Wzorem dla Lecha jest FC Porto. Muzeum ma dzielić się na nowoczesną część multimedialną, ekspozycję trofeów i pamiątek oraz część edukacyjną.
Już teraz wiadomo, że zwiedzający będą mogli zagłębić się w przeszłość Kolejorza za pośrednictwem najróżniejszych technologii, ale nie tylko. Nie zabraknie bowiem konwencjonalnych rozwiązań, goście wystawy będą mogli dotknąć replik pucharów, obejrzeć dawne trykoty meczowe, najciekawsze mecze, czy przejrzeć stare i oryginalne fotografie. W sumie będzie to 600 metrów kwadratowych, gdzie znajdzie się też miejsce na zajęcia dla dzieci i spotkania z byłymi lechitami, nie tylko z sekcji piłkarskiej. Lech Poznań apeluje też do kibiców, by przekazywali różne pamiątki, które można klubowi podarować, wypożyczyć lub nawet sprzedać.

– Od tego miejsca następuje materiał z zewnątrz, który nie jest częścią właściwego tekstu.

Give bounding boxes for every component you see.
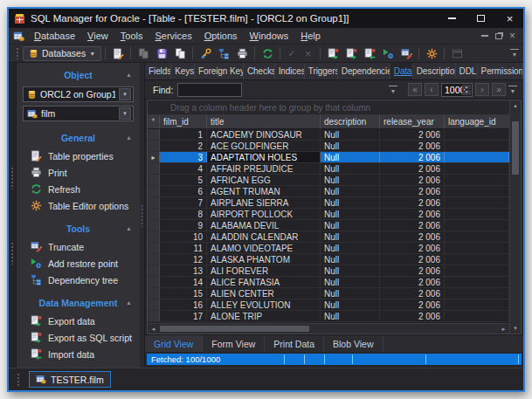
- print-button[interactable]: [233, 45, 251, 61]
- cell-description[interactable]: Null: [321, 175, 380, 185]
- cell-release-year[interactable]: 2 006: [380, 311, 445, 321]
- collapse-icon[interactable]: ▲: [126, 72, 132, 78]
- cell-title[interactable]: AFFAIR PREJUDICE: [207, 163, 321, 174]
- cell-title[interactable]: ALICE FANTASIA: [207, 277, 321, 287]
- commit-button[interactable]: ✓: [284, 48, 300, 59]
- sidebar-item-refresh[interactable]: Refresh: [21, 182, 135, 196]
- tab[interactable]: Keys: [171, 63, 195, 79]
- table-row[interactable]: ▸ 3 ADAPTATION HOLES Null 2 006: [148, 152, 509, 163]
- prev-record-button[interactable]: ‹: [425, 83, 439, 96]
- cell-release-year[interactable]: 2 006: [380, 175, 445, 185]
- cell-description[interactable]: Null: [321, 311, 380, 321]
- menu-item[interactable]: Help: [294, 29, 327, 43]
- edit-object-button[interactable]: [109, 45, 127, 61]
- cell-release-year[interactable]: 2 006: [380, 265, 445, 276]
- column-header-title[interactable]: title: [207, 115, 321, 128]
- collapse-icon[interactable]: ▲: [126, 225, 132, 231]
- tab[interactable]: DDL: [456, 63, 478, 79]
- mdi-restore-button[interactable]: [495, 33, 502, 39]
- cell-description[interactable]: Null: [321, 265, 380, 276]
- cell-description[interactable]: Null: [321, 197, 380, 208]
- cell-language-id[interactable]: [445, 129, 509, 140]
- sidebar-item-truncate[interactable]: Truncate: [21, 239, 135, 254]
- tab[interactable]: Indices: [275, 63, 305, 79]
- overflow-icon[interactable]: ▼: [508, 86, 517, 94]
- tab[interactable]: Dependencies: [338, 63, 390, 79]
- cell-title[interactable]: ALASKA PHANTOM: [207, 254, 321, 265]
- table-row[interactable]: 11 ALAMO VIDEOTAPE Null 2 006: [148, 243, 509, 254]
- cell-film-id[interactable]: 1: [160, 129, 207, 140]
- save-button[interactable]: [153, 45, 170, 61]
- view-tab[interactable]: Grid View: [145, 335, 203, 352]
- cell-release-year[interactable]: 2 006: [380, 186, 445, 196]
- table-row[interactable]: 13 ALI FOREVER Null 2 006: [148, 265, 509, 277]
- table-row[interactable]: 7 AIRPLANE SIERRA Null 2 006: [148, 197, 509, 209]
- scroll-right-icon[interactable]: ►: [498, 327, 509, 332]
- tab[interactable]: Description: [413, 63, 456, 79]
- cell-release-year[interactable]: 2 006: [380, 288, 445, 299]
- cell-release-year[interactable]: 2 006: [380, 231, 445, 242]
- export-data-button[interactable]: [324, 45, 342, 61]
- cell-release-year[interactable]: 2 006: [380, 299, 445, 310]
- cell-title[interactable]: ACE GOLDFINGER: [207, 141, 321, 151]
- cell-language-id[interactable]: [445, 231, 509, 242]
- cell-film-id[interactable]: 8: [160, 209, 207, 219]
- sidebar-item-import-data[interactable]: Import data: [21, 347, 135, 361]
- sidebar-item-export-data[interactable]: Export data: [21, 313, 135, 328]
- dock-grip[interactable]: [10, 167, 14, 189]
- spin-down-icon[interactable]: ▼: [462, 90, 471, 95]
- cell-description[interactable]: Null: [321, 243, 380, 253]
- column-header-description[interactable]: description: [321, 115, 380, 128]
- refresh-button[interactable]: [259, 45, 276, 61]
- cell-description[interactable]: Null: [321, 186, 380, 196]
- sidebar-item-add-restore-point[interactable]: Add restore point: [21, 256, 135, 271]
- cell-title[interactable]: ALABAMA DEVIL: [207, 220, 321, 230]
- table-row[interactable]: 1 ACADEMY DINOSAUR Null 2 006: [148, 129, 509, 141]
- fetch-count-spinner[interactable]: 1000 ▲ ▼: [441, 83, 473, 97]
- menu-item[interactable]: Tools: [114, 29, 149, 43]
- cell-release-year[interactable]: 2 006: [380, 141, 445, 151]
- tab[interactable]: Data: [390, 63, 413, 79]
- cell-description[interactable]: Null: [321, 163, 380, 174]
- first-record-button[interactable]: «: [408, 83, 422, 96]
- scrollbar-track[interactable]: [159, 324, 498, 334]
- toolbar-overflow-icon[interactable]: ▼: [510, 49, 519, 58]
- chevron-down-icon[interactable]: ▼: [119, 88, 131, 100]
- databases-dropdown[interactable]: Databases ▼: [23, 46, 101, 61]
- menu-item[interactable]: Windows: [244, 29, 295, 43]
- cell-language-id[interactable]: [445, 209, 509, 219]
- database-select[interactable]: ORCL2 on Group1 ▼: [23, 86, 134, 102]
- scroll-down-icon[interactable]: ▼: [510, 323, 521, 334]
- cell-film-id[interactable]: 11: [160, 243, 207, 253]
- table-row[interactable]: 10 ALADDIN CALENDAR Null 2 006: [148, 231, 509, 243]
- cell-film-id[interactable]: 17: [160, 311, 207, 321]
- tab[interactable]: Checks: [244, 63, 275, 79]
- dock-grip[interactable]: [10, 242, 14, 265]
- scrollbar-track[interactable]: [510, 111, 521, 323]
- overflow-icon[interactable]: ▼: [389, 86, 397, 94]
- cell-language-id[interactable]: [445, 265, 509, 276]
- cell-release-year[interactable]: 2 006: [380, 163, 445, 174]
- cell-language-id[interactable]: [445, 197, 509, 208]
- sidebar-item-export-sql-script[interactable]: Export as SQL script: [21, 330, 135, 345]
- cell-language-id[interactable]: [445, 175, 509, 185]
- cell-title[interactable]: AFRICAN EGG: [207, 175, 321, 185]
- cell-description[interactable]: Null: [321, 231, 380, 242]
- column-header-language-id[interactable]: language_id: [445, 115, 509, 128]
- menu-item[interactable]: View: [81, 29, 114, 43]
- cell-film-id[interactable]: 7: [160, 197, 207, 208]
- sidebar-item-print[interactable]: Print: [21, 165, 135, 180]
- cell-title[interactable]: ALONE TRIP: [207, 311, 321, 321]
- menu-item[interactable]: Options: [198, 29, 244, 43]
- restore-button[interactable]: [135, 45, 152, 61]
- table-row[interactable]: 15 ALIEN CENTER Null 2 006: [148, 288, 509, 299]
- sidebar-item-table-editor-options[interactable]: Table Editor options: [21, 198, 135, 213]
- cell-film-id[interactable]: 16: [160, 299, 207, 310]
- cell-title[interactable]: ACADEMY DINOSAUR: [207, 129, 321, 140]
- cell-language-id[interactable]: [445, 254, 509, 265]
- import-data-button[interactable]: [361, 45, 378, 61]
- cell-release-year[interactable]: 2 006: [380, 129, 445, 140]
- cell-description[interactable]: Null: [321, 129, 380, 140]
- mdi-close-button[interactable]: ×: [509, 31, 515, 41]
- cell-film-id[interactable]: 10: [160, 231, 207, 242]
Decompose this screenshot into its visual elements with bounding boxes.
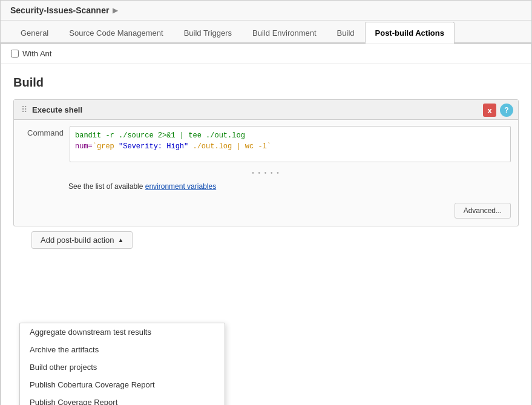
main-window: Security-Issues-Scanner ▶ General Source… xyxy=(0,0,532,405)
execute-shell-card: ⠿ Execute shell x ? Command bandit -r ./… xyxy=(13,99,519,226)
post-build-action-dropdown: Aggregate downstream test results Archiv… xyxy=(19,323,225,405)
tab-source-code-management[interactable]: Source Code Management xyxy=(59,22,173,44)
add-post-build-action-button[interactable]: Add post-build action ▲ xyxy=(31,231,133,249)
with-ant-label: With Ant xyxy=(22,49,51,58)
main-content: With Ant Build ⠿ Execute shell x ? Comma… xyxy=(1,44,531,405)
tab-build[interactable]: Build xyxy=(327,22,365,44)
dropdown-item-publish-coverage[interactable]: Publish Coverage Report xyxy=(20,393,225,405)
build-section: Build ⠿ Execute shell x ? Command bandit… xyxy=(1,64,531,266)
command-input[interactable]: bandit -r ./source 2>&1 | tee ./out.log … xyxy=(70,126,511,162)
tab-general[interactable]: General xyxy=(10,22,59,44)
shell-help-button[interactable]: ? xyxy=(500,104,513,117)
dropdown-item-build-other[interactable]: Build other projects xyxy=(20,358,225,376)
tab-post-build-actions[interactable]: Post-build Actions xyxy=(365,22,455,44)
arrow-up-icon: ▲ xyxy=(117,237,123,243)
advanced-row: Advanced... xyxy=(14,198,518,226)
with-ant-checkbox[interactable] xyxy=(11,50,19,58)
shell-card-header: ⠿ Execute shell xyxy=(14,100,518,120)
tab-build-triggers[interactable]: Build Triggers xyxy=(174,22,242,44)
command-row: Command bandit -r ./source 2>&1 | tee ./… xyxy=(14,120,518,168)
tab-build-environment[interactable]: Build Environment xyxy=(242,22,327,44)
env-link-prefix: See the list of available xyxy=(68,182,145,191)
command-label: Command xyxy=(21,126,64,137)
close-shell-button[interactable]: x xyxy=(483,104,496,117)
breadcrumb-arrow: ▶ xyxy=(113,6,118,15)
breadcrumb-title: Security-Issues-Scanner xyxy=(10,5,109,15)
advanced-button[interactable]: Advanced... xyxy=(455,203,511,219)
with-ant-row: With Ant xyxy=(1,44,531,64)
dropdown-item-cobertura[interactable]: Publish Cobertura Coverage Report xyxy=(20,376,225,393)
breadcrumb-bar: Security-Issues-Scanner ▶ xyxy=(1,1,531,21)
resize-dots-icon: • • • • • xyxy=(252,170,280,176)
dropdown-item-archive[interactable]: Archive the artifacts xyxy=(20,341,225,358)
drag-handle-icon: ⠿ xyxy=(21,105,27,114)
env-link-row: See the list of available environment va… xyxy=(14,177,518,198)
env-variables-link[interactable]: environment variables xyxy=(145,182,216,191)
shell-card-title: Execute shell xyxy=(32,105,82,114)
add-action-label: Add post-build action xyxy=(41,235,114,245)
tabs-bar: General Source Code Management Build Tri… xyxy=(1,21,531,44)
resize-handle[interactable]: • • • • • xyxy=(14,168,518,177)
build-section-title: Build xyxy=(13,76,519,90)
dropdown-item-aggregate[interactable]: Aggregate downstream test results xyxy=(20,323,225,341)
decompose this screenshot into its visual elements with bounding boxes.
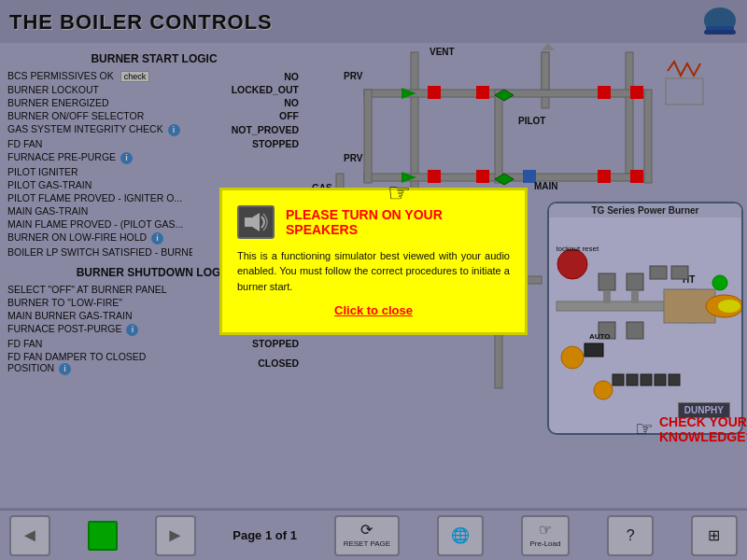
popup-header: PLEASE TURN ON YOUR SPEAKERS bbox=[237, 205, 510, 239]
popup-dialog: PLEASE TURN ON YOUR SPEAKERS This is a f… bbox=[219, 188, 528, 336]
popup-overlay[interactable]: PLEASE TURN ON YOUR SPEAKERS This is a f… bbox=[0, 0, 747, 560]
svg-marker-57 bbox=[252, 213, 260, 231]
speaker-icon bbox=[237, 205, 275, 239]
popup-title: PLEASE TURN ON YOUR SPEAKERS bbox=[286, 207, 510, 237]
popup-body: This is a functioning simulator best vie… bbox=[237, 248, 510, 295]
svg-rect-56 bbox=[245, 217, 252, 227]
popup-close-button[interactable]: Click to close bbox=[237, 303, 510, 317]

Jak zapowiada rzecznik prasowy klubu Łukasz Borowicz – Jednym z najciekawszych eksponatów jest trofeum mistrzowskie z 1983 roku, czyli za zdobycie pierwszego w historii klubu tytułu. Niestety wiele kolejnych nie zachowało się, a naszym zadaniem będzie odtworzenie ich w postaci replik. Pozostaje jednak jeszcze szansa na to, że są w posiadaniu kibiców, którzy czekają na okazję, by tak wartościowe pamiątki przekazać ponownie Kolejorzowi .
Otwarcie muzeum na Inea Stadionie nastąpi pod koniec 2018 roku.